И он ткнул пустой бутылкой в большое трёхэтажное здание с портиком, чей фасад занимал всю правую сторону площади. [2]

– Спасибо за приглашение дружище. Если управлюсь до вечера с делами, непременно загляну. Наш Пятый встал на биваки возле Поклонной Горы, а меня от послали с пакетом к генералу Монбрёну[3]от нашего старины Бурте – он, как мне сказали, сейчас с принцем Мюратом при ставке Императора.

– Ну, туда тебе до вечера не пробиться… – хмыкнул Бургонь. – Улицы, ведущие к Кремлю, сплошь забиты войсками, ни пешему, ни верховому хода нет. Разве что…

Он задумался, потом щёлкнул пальцами.

– Давай-ка сделаем так. Ты сейчас отдохни, перекуси, глотку промочи. Через час первый батальон нашего полка выступает к Кремлю – вот ты с ними и отправишься. В Кремле сейчас поместился Император со своей свитой и штабом, ну и Мюрат, надо полагать, тоже там. Доставишь свой пакет, а к вечеру, как заторы на улицах рассосутся, доберёшься и до нас. Куда тебе на ночь глядя, через чужой город, в одиночку, неприятностей на свою голову искать? Вон, когда мы сюда шли, видели русских с ружьями, которые прятались в палисадниках и за заборами. Ну, мы их догнали, отняли оружие, накостыляли хорошенько по шеям и прогнали прочь. Представь себе, у них у всех вместо кремней в замках был трут!
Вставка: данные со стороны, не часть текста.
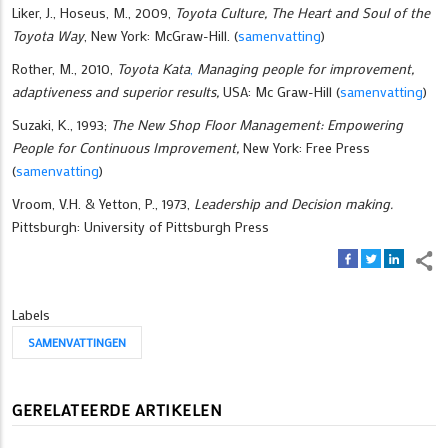
Liker, J., Hoseus, M., 2009,
Toyota Culture, The Heart and Soul of the
Toyota Way
, New York: McGraw-Hill. (
samenvatting
)
Rother, M., 2010,
Toyota Kata
,
Managing people for improvement,
adaptiveness and superior results,
USA: Mc Graw-Hill (
samenvatting
)
Suzaki, K., 1993;
The New Shop Floor Management: Empowering
People for Continuous Improvement,
New York: Free Press
(
samenvatting
)
Vroom, V.H. & Yetton, P., 1973,
Leadership and Decision making.
Pittsburgh: University of Pittsburgh Press
Labels
SAMENVATTINGEN
GERELATEERDE ARTIKELEN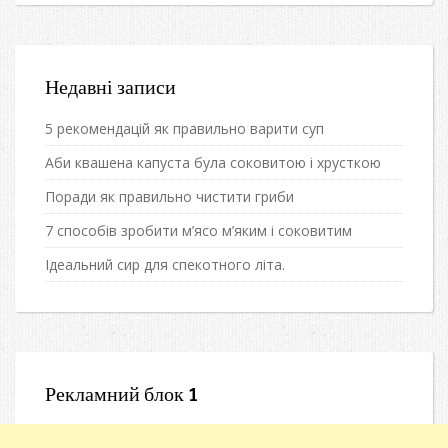
Недавні записи
5 рекомендацій як правильно варити суп
Аби квашена капуста була соковитою і хрусткою
Поради як правильно чистити гриби
7 способів зробити м’ясо м’яким і соковитим
Ідеальний сир для спекотного літа.
Рекламний блок 1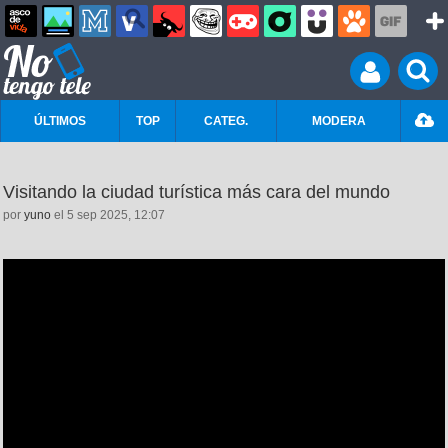
ÚLTIMOS
TOP
CATEG.
MODERA
Visitando la ciudad turística más cara del mundo
por
yuno
el 5 sep 2025, 12:07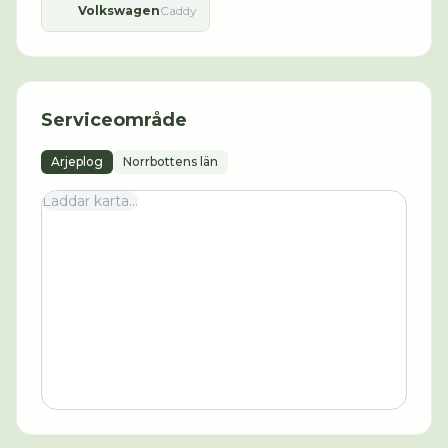
Volkswagen
Caddy
Serviceområde
Arjeplog
Norrbottens län
Laddar karta...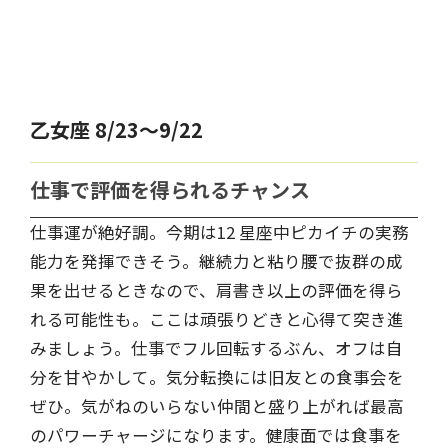
乙女座 8/23～9/22
仕事で評価を得られるチャンス
仕事運が絶好調。今期は12 星座中ピカイチの実務
能力を発揮できそう。継続力と粘り腰で抜群の成
果を出せるときなので、肩書き以上の評価を得ら
れる可能性も。ここは頑張りどきと心得て突き進
みましょう。仕事でフル回転するぶん、オフは自
分を甘やかして。気分転換には旧友との食事会を
ぜひ。気がねのいらない仲間と盛り上がれば最高
のパワーチャージになります。健康面では食事を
– Трут, говоришь? – лейтенант покачал головой. – Его кладут всегда, когда ружья новы и стоят в козлах. Значит, недавно были взято из арсенала и ими ещё не успели воспользоваться. А может, просто не знали, что с ними делать. Что ж, если эти русские все такие стрелки – мне, пожалуй, в городе опасаться нечего.

 

– При Бородино они стреляли недурно. – возразил сержант. – Да и здесь всякое случается. Я слышал, сегодня днём едва не подстрелили офицера из свиты короля неаполитанского – пуля пробила треуголку, а владельцу только поцарапала макушку. Так что не стоит рисковать, Жанно – переночуешь у нас, а с утра поедешь к своим.

* * *

Совет сержанта Бургоня оказался толковым. Д'Эрваль довольно легко добрался до Кремля, следуя за батальонной колонной Императорских гренадер. Прочие, не столь привилегированные части послушно расступались, давая дорогу солдатам в высоких медвежьих шапках, а если кто и протестовал против столь явной несправедливости – то ограничивались недовольным бурчанием и ядовитыми шутками, отпускаемыми вслед.

Проехав через распахнутые ворота большой башни (пропуска или пароля у него не спросили и даже не окликнули, хотя ворота и караулили полдюжины вольтижёров во главе с усатым краснолицым капралом), лейтенант оказался внутри крепости.

Здесь повсюду дымили костры, стояли пушки и обозные фургоны, бегали люди с охапками дров, соломы и вёдрами воды, фыркали у коновязей лошади. Потратив полчаса, на поиски, лейтенант выяснил, что Монбрёна в Кремле сейчас нет – он отправился с Мюратом инспектировать прибывающие в Москву войска. Тратить остаток дня на ожидание не хотелось, а потому он сплавил пакет дежурному офицеру и отправился по другому своему делу, со службой никак не связанному.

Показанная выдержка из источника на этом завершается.